We later developed a new course, Health, Risk, and Society, which we required students interested in a CHRS internship to take. The course, taught by Professor Angotti, was developed in tandem with CHRS’ weekly seminar series, which provided students with a unique opportunity to see how experts apply social science tools to health, equipping them with an academic foundation for the internship. In turn, it provided CHRS with a robust weekly audience for the seminars.
The internship served multiple strategic purposes: it trained undergraduates in research within a cohort tied to an AU center fostering community; offered funded research assistance to faculty with vetted student RAs while building students’ skills and knowledge; and, by requiring interns to enroll in courses, boosted course enrollment while simultaneously supporting CHRS’ signature activities. The CHRS internship program also kept students engaged with our department, with some former CHRS interns continuing their work as RAs with Sociology faculty long after their internship ended.
Conclusion
In our experience, the “three Ts” model has been a practical and strategic way to build community while strengthening the Scholar–Teacher ethos that defines AU as a research-intensive, student-centered university. Ties within curricular offerings build interdepartmental communities, Trust cultivates powerful scholarly collaborations through extracurricular opportunities, and Tactics strategically leverage center resources. We offer our experience in the spirit of shared learning and welcome how others might adapt or build upon them in their own departments and centers to “meet our moment” in their own way.
Author Profiles
Nicole Angotti, PhD, is an Associate Professor in the Sociology Department, Associate Director of the Center on Health, Risk, and Society, and Faculty Associate for research/grant writing with the Center for Faculty Excellence. Her research addresses social, cultural, and institutional dimensions of health and well-being. She teaches social research methods and several health-focused sociology courses.

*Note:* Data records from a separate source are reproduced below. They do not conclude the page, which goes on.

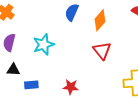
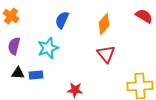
blue semicircle: (72, 12) -> (62, 20), moved
blue rectangle: (31, 85) -> (36, 75), moved

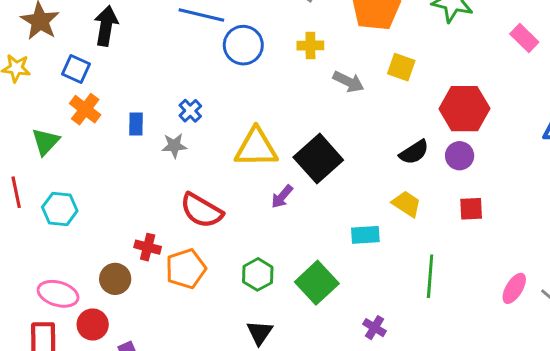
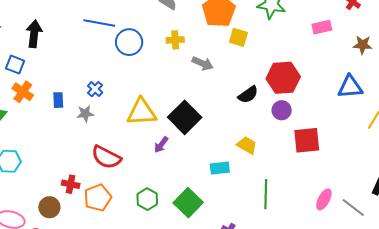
pink rectangle: (524, 38) -> (322, 27), turned -54
yellow square: (401, 67) -> (238, 37), moved
black semicircle: (414, 152) -> (248, 95), moved
red square: (471, 209) -> (307, 140), moved, size x1.6

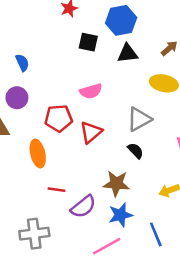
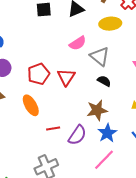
pink semicircle: (91, 91) -> (78, 43), moved
gray triangle: (139, 119) -> (100, 56), turned -35

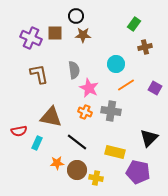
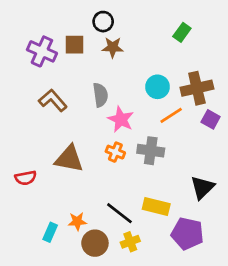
brown cross: (145, 47) -> (197, 88), moved, size x1.6
brown L-shape: (39, 74) -> (53, 100), turned -30
black line: (77, 142) -> (119, 213), moved
cyan rectangle: (37, 143) -> (50, 232), moved
brown circle: (77, 170) -> (95, 243), moved
yellow cross: (96, 178) -> (130, 242), turned -32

Sarah Iverson, PhD, is an Assistant Professor in the Sociology Department. She teaches both graduate and undergraduate courses on research methods, race, and inequality. Her scholarship seeks to uncover taken-for-granted assumptions about the nature of race, work, and identity to strengthen organizational equity efforts.
Michelle Newton-Francis, PhD, is a Senior Professorial Lecturer and Director of Undergraduate Studies in the Sociology Department. Now in her thirtieth year in higher education, she regularly teaches courses focused on social research methods. Her research lies at the intersection of work, organizations, and embodiment.